Page-level text extractions
---
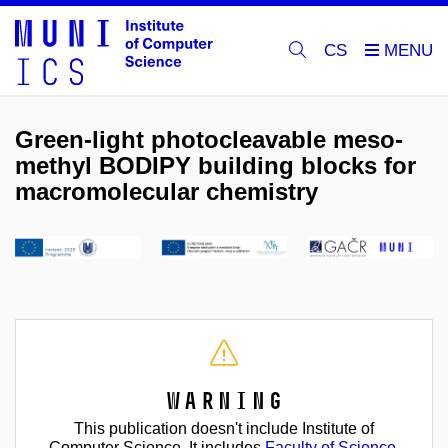
CS
Green-light photocleavable meso-
methyl BODIPY building blocks for
macromolecular chemistry
Warning
This publication doesn't include Institute of
Computer Science. It includes
Faculty of Science
.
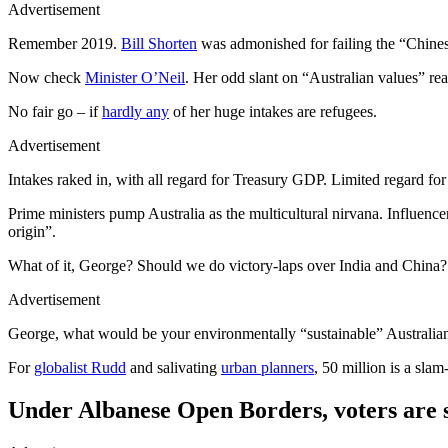
Advertisement
Remember 2019.
Bill Shorten
was admonished for failing the “Chines
Now check
Minister O’Neil
. Her odd slant on “Australian values” r
No fair go – if
hardly any
of her huge intakes are refugees.
Advertisement
Intakes raked in, with all regard for Treasury GDP. Limited regard fo
Prime ministers pump Australia as the multicultural nirvana. Influenc
origin”.
What of it, George? Should we do victory-laps over India and China
Advertisement
George, what would be your environmentally “sustainable” Australian
For
globalist Rudd
and salivating
urban planners
, 50 million is a sla
Under Albanese Open Borders, voters are s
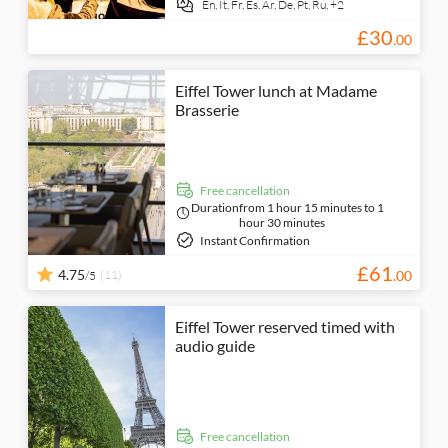
En,
It,
Fr,
Es,
Ar,
De,
Pt,
Ru,
+2
£
30
.
00
Eiffel Tower lunch at Madame
Brasserie
free cancellation
Duration
from 1 hour 15 minutes to 1
hour 30 minutes
Instant Confirmation
£
61
4.75
(11)
.
00
/5
Eiffel Tower reserved timed with
audio guide
free cancellation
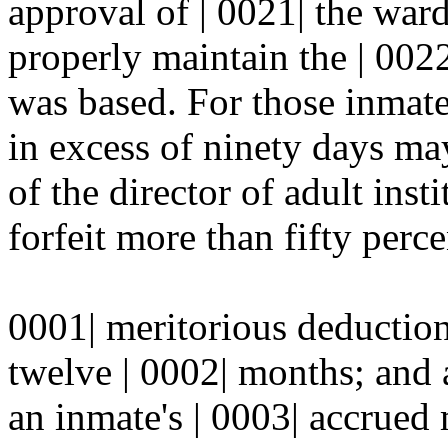
approval of | 0021| the ward
properly maintain the | 002
was based. For those inmate
in excess of ninety days m
of the director of adult inst
forfeit more than fifty percen
0001| meritorious deduction
twelve | 0002| months; and a
an inmate's | 0003| accrued 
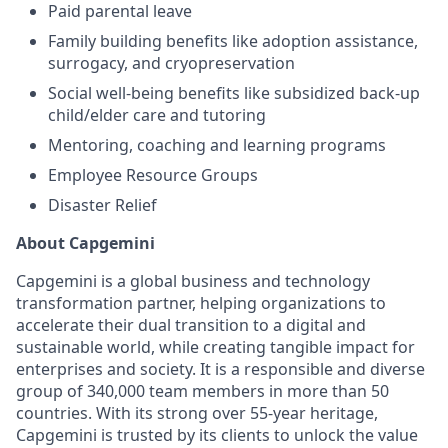
Paid parental leave
Family building benefits like adoption assistance,
surrogacy, and cryopreservation
Social well-being benefits like subsidized back-up
child/elder care and tutoring
Mentoring, coaching and learning programs
Employee Resource Groups
Disaster Relief
About Capgemini
Capgemini is a global business and technology
transformation partner, helping organizations to
accelerate their dual transition to a digital and
sustainable world, while creating tangible impact for
enterprises and society. It is a responsible and diverse
group of 340,000 team members in more than 50
countries. With its strong over 55-year heritage,
Capgemini is trusted by its clients to unlock the value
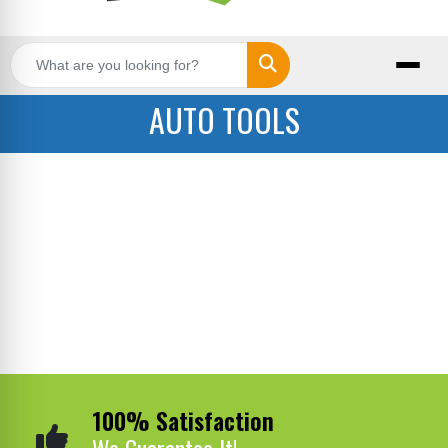
Search
AUTO TOOLS
100% Satisfaction
We Guarantee It!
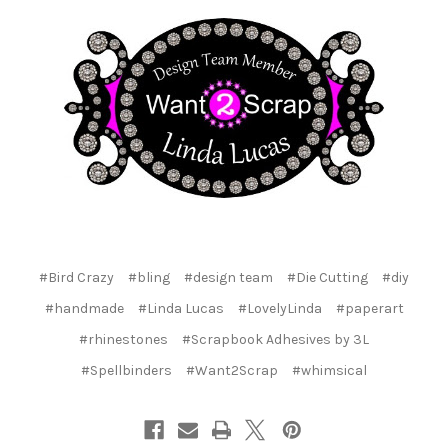
#Bird Crazy
#bling
#design team
#Die Cutting
#diy
#handmade
#Linda Lucas
#LovelyLinda
#paperart
#rhinestones
#Scrapbook Adhesives by 3L
#Spellbinders
#Want2Scrap
#whimsical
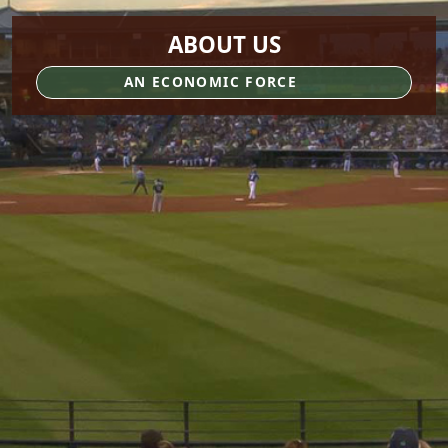
ABOUT US
AN ECONOMIC FORCE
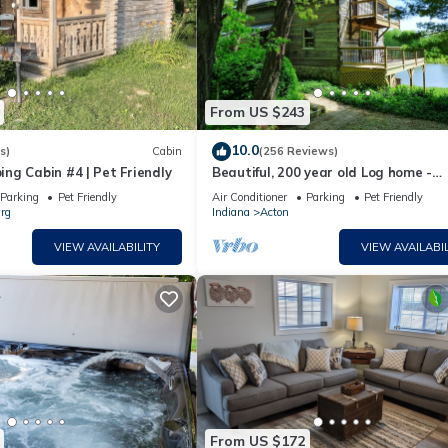
From US $243
10.0
s)
Cabin
(256 Reviews)
ng Cabin #4 | Pet Friendly
Beautiful, 200 year old Log home -
Secluded, 30 Min. from Downtown
Parking
Pet Friendly
Air Conditioner
Parking
Pet Friendly
rg
Indiana
Acton
VIEW AVAILABILITY
VIEW AVAILABIL
From US $172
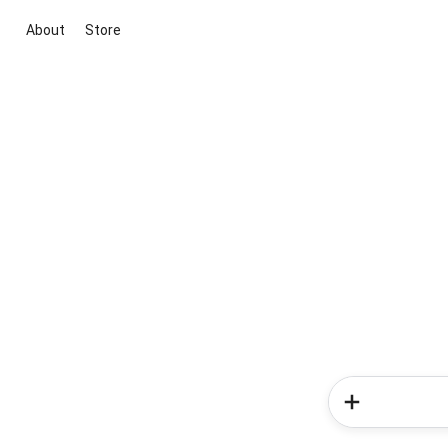
About
Store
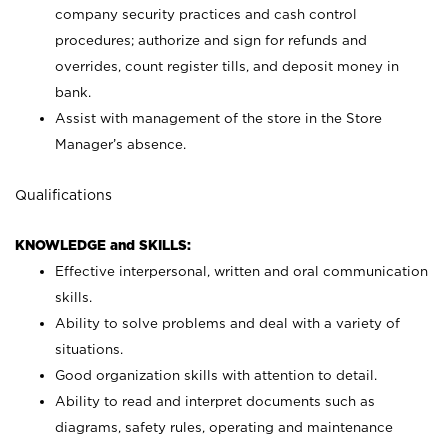
company security practices and cash control
procedures; authorize and sign for refunds and
overrides, count register tills, and deposit money in
bank.
Assist with management of the store in the Store
Manager’s absence.
Qualifications
KNOWLEDGE and SKILLS:
Effective interpersonal, written and oral communication
skills.
Ability to solve problems and deal with a variety of
situations.
Good organization skills with attention to detail.
Ability to read and interpret documents such as
diagrams, safety rules, operating and maintenance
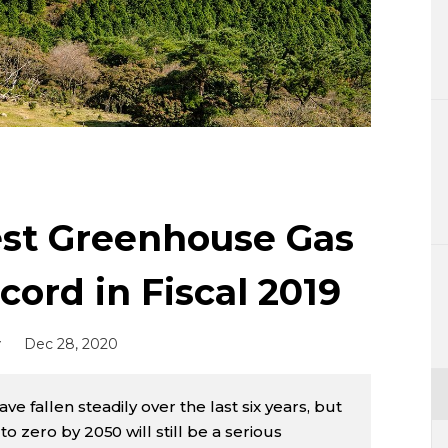
Lifestyle
Sci-tech
Tokyo
Announce
st Greenhouse Gas
ord in Fiscal 2019
y
Dec 28, 2020
 fallen steadily over the last six years, but
o zero by 2050 will still be a serious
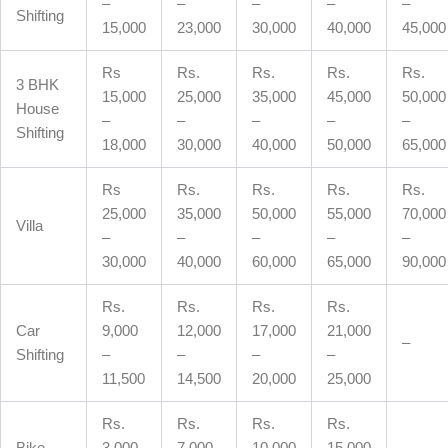
–
–
–
–
–
Shifting
15,000
23,000
30,000
40,000
45,000
Rs
Rs.
Rs.
Rs.
Rs.
3 BHK
15,000
25,000
35,000
45,000
50,000
House
–
–
–
–
–
Shifting
18,000
30,000
40,000
50,000
65,000
Rs
Rs.
Rs.
Rs.
Rs.
25,000
35,000
50,000
55,000
70,000
Villa
–
–
–
–
–
30,000
40,000
60,000
65,000
90,000
Rs.
Rs.
Rs.
Rs.
Car
9,000
12,000
17,000
21,000
–
Shifting
–
–
–
–
11,500
14,500
20,000
25,000
Rs.
Rs.
Rs.
Rs.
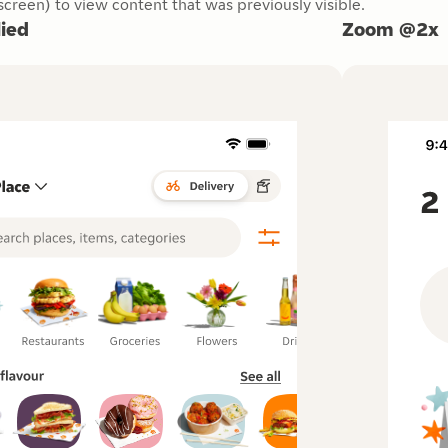
creen) to view content that was previously visible.
ied
Zoom @2x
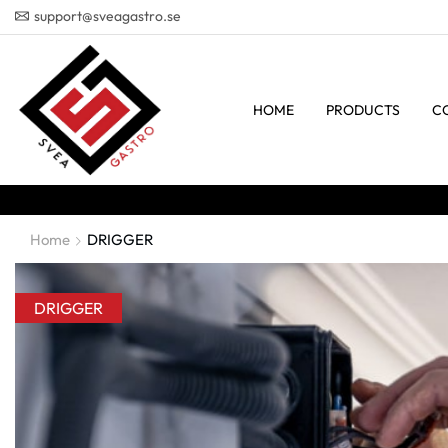
support@sveagastro.se
HOME
PRODUCTS
C
Home
DRIGGER
DRIGGER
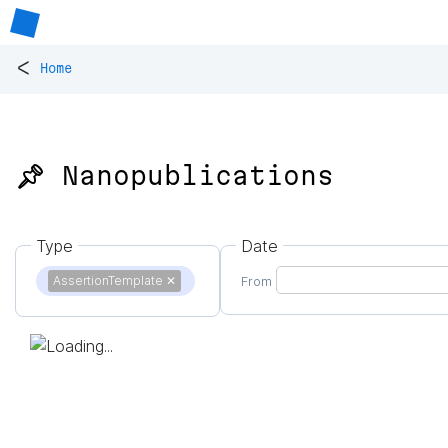
<
Home
📌 Nanopublications
Type
Date
AssertionTemplate
✕
From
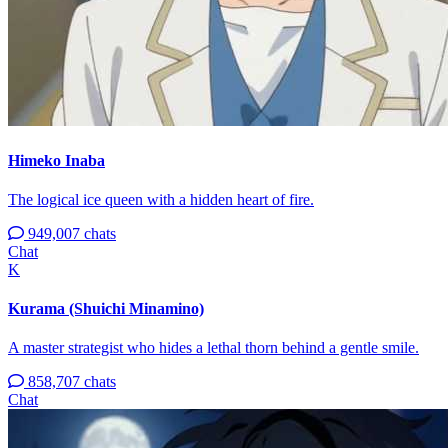
Himeko Inaba
The logical ice queen with a hidden heart of fire.
949,007 chats
Chat
K
Kurama (Shuichi Minamino)
A master strategist who hides a lethal thorn behind a gentle smile.
858,707 chats
Chat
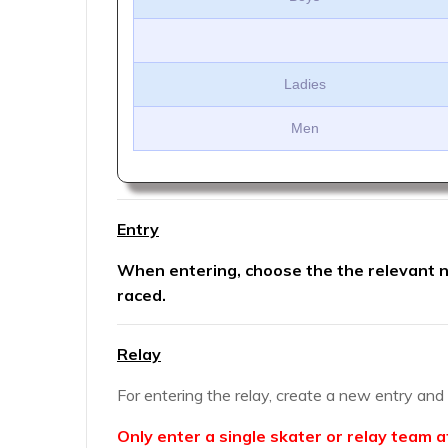
Ladies
Men
Entry
When entering, choose the the relevant nu
raced.
Relay
For entering the relay, create a new entry an
Only enter a single skater or relay team a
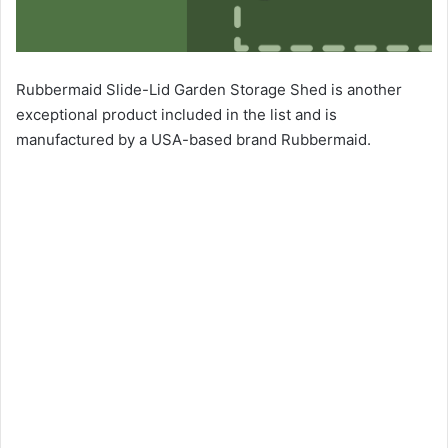
Rubbermaid Slide-Lid Garden Storage Shed is another
exceptional product included in the list and is
manufactured by a USA-based brand Rubbermaid.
---
→ Activity: Every line from the one holding "For entering the relay, create a new entry an" through the last line of the entries above, and nothing else, is to be restated word for word. Pictures stay out.

→ Solution to this task:
For entering the relay, create a new entry an
Only enter a single skater or relay team a
Rubbermaid Slide-Lid Garden Storage Shed is another
exceptional product included in the list and is
manufactured by a USA-based brand Rubbermaid.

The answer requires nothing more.